Yovia swallowed. His naked right hand curled and uncurled into a fist. "Are you who I think you are?"

"I am no one you ever heard of."

"I am an incredibly great computerist," the man said, "and I am a brilliant coder, and if you're not who I think you are, you're in deep trouble."

Trent said, "Have you talked to your escort at all?"

"No. I was told not to."

Trent pushed past Yovia, into the shuttle airlock, wondering what else his people had screwed up.

A panel in the corridor, just beyond the inner airlock door, hung free; Trent squirmed through it, pulled himself up through the floor into the shuttle's bathroom. The panel in the bathroom's deck sealed itself, and Trent pulled a handwipe from the dispenser, wiped his hands with it, and touched the pad to open the bathroom door.

His escort, standing in the corridor outside the bathroom, watched as Trent stuffed the handwipe into the trash receptacle. "You took your time about that," said the Elite in French.

"Never did get used to those damn zero-gee toilets," Trent explained, pushing out in to the corridor and making his way down the aisle to their seats.

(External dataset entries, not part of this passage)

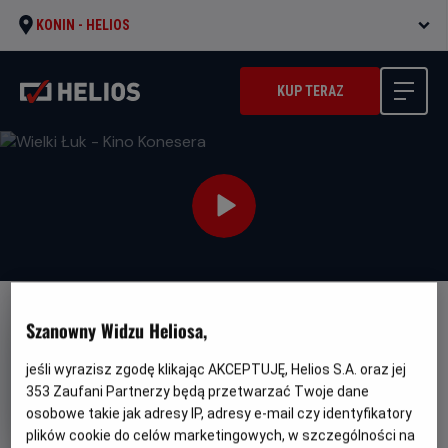
KONIN -
HELIOS
KUP TERAZ
Szanowny Widzu Heliosa,
jeśli wyrazisz zgodę klikając AKCEPTUJĘ, Helios S.A. oraz jej
353
Zaufani Partnerzy będą przetwarzać Twoje dane
Wielki Łuk - Kino Konesera
osobowe takie jak adresy IP, adresy e-mail czy identyfikatory
Oryginalny
Gatunek
L'inconnu de la Grande Arche
plików cookie do celów marketingowych, w szczególności na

Trent's seat was next to the wall; he pulled himself back into it and buckled his his seatbelt.

The Elite seated himself next to Trent, grunted, "You had better get used to them. That's all they have on the Unity."

Speaking French with his precise, practiced British accent, Trent said, "Well, I've been there before, haven't I."

*

Halfway, it's been observed, does not look particularly impressive. It was not built so much as grown, donuts and tumbling slingshots and free fall modules of all sizes and shapes linked together by a maze of tubing: newsdancer Terry Shawmac once described it as a bowl of noodles that had just been dropped, headed for the ground. Inside that bowl of noodles lived some two million plus inhabitants, almost a quarter of them Halfers, natives: homebrews. The name was taken from the day when Halfway's single biggest industry was the production of alcohol brewed in zero gravity.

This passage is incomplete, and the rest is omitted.